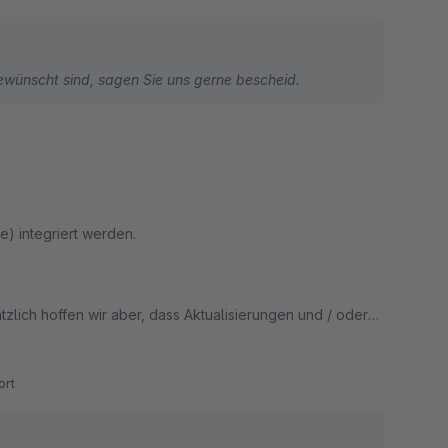
ewünscht sind, sagen Sie uns gerne bescheid.
) integriert werden.
lich hoffen wir aber, dass Aktualisierungen und / oder
prüfungen für die jeweils aktuelle SW-Version rechtzeitig durchgeführt werden. :-)
rt
! :-)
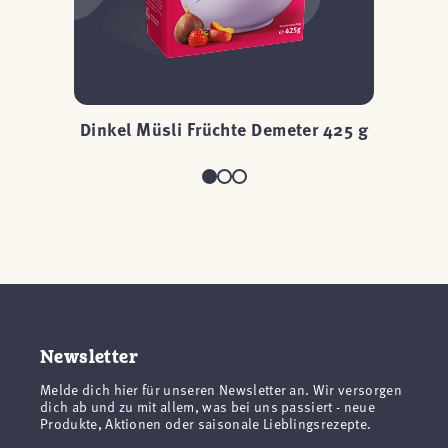
Dinkel Müsli Früchte Demeter 425 g
Newsletter
Melde dich hier für unseren Newsletter an. Wir versorgen
dich ab und zu mit allem, was bei uns passiert - neue
Produkte, Aktionen oder saisonale Lieblingsrezepte.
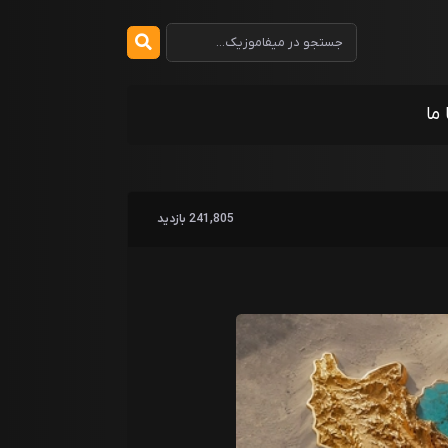
 ما
241,805 بازدید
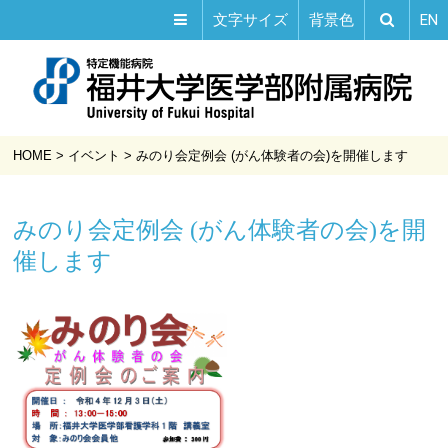
EN
文字サイズ
背景色
HOME
>
イベント
>
みのり会定例会 (がん体験者の会)を開催します
みのり会定例会 (がん体験者の会)を開
催します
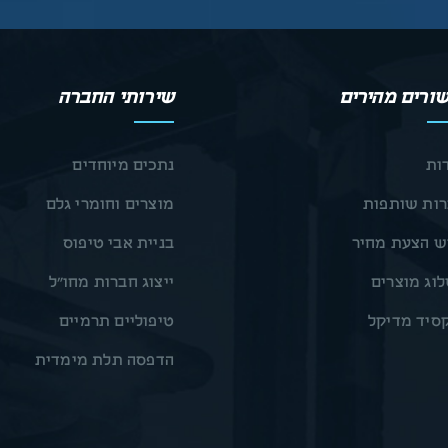
ורים מהירים
שירותי החברה
ות
נתכים מיוחדים
ות שותפות
מוצרים וחומרי גלם
 הצעת מחיר
בניית אבי טיפוס
וג מוצרים
ייצוג חברות מחו״ל
סיד מדיקל
טיפוליים תרמיים
הדפסה תלת מימדית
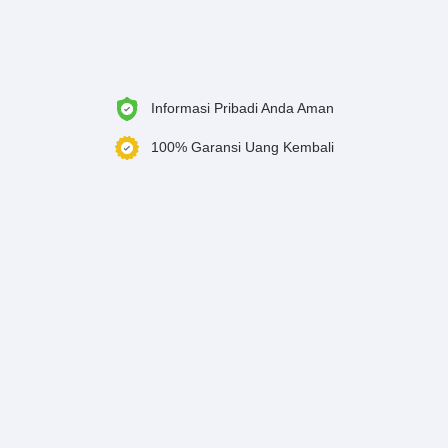
Informasi Pribadi Anda Aman
100% Garansi Uang Kembali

→ What is expected
Please write out the whole listing exactly, but not the pictures in it.

→ Answer space
ewünscht sind, sagen Sie uns gerne bescheid.
) integriert werden.
lich hoffen wir aber, dass Aktualisierungen und / oder
prüfungen für die jeweils aktuelle SW-Version rechtzeitig durchgeführt werden. :-)
rt
! :-)
Dinkel Müsli Früchte Demeter 425 g
Newsletter
Melde dich hier für unseren Newsletter an. Wir versorgen
dich ab und zu mit allem, was bei uns passiert - neue
Produkte, Aktionen oder saisonale Lieblingsrezepte.
 ما
241,805 بازدید
EN
文字サイズ
背景色
HOME
>
イベント
>
みのり会定例会 (がん体験者の会)を開催します
みのり会定例会 (がん体験者の会)を開
催します
ורים מהירים
שירותי החברה
ות
נתכים מיוחדים
ות שותפות
מוצרים וחומרי גלם
 הצעת מחיר
בניית אבי טיפוס
וג מוצרים
ייצוג חברות מחו״ל
סיד מדיקל
טיפוליים תרמיים
הדפסה תלת מימדית
Informasi Pribadi Anda Aman
100% Garansi Uang Kembali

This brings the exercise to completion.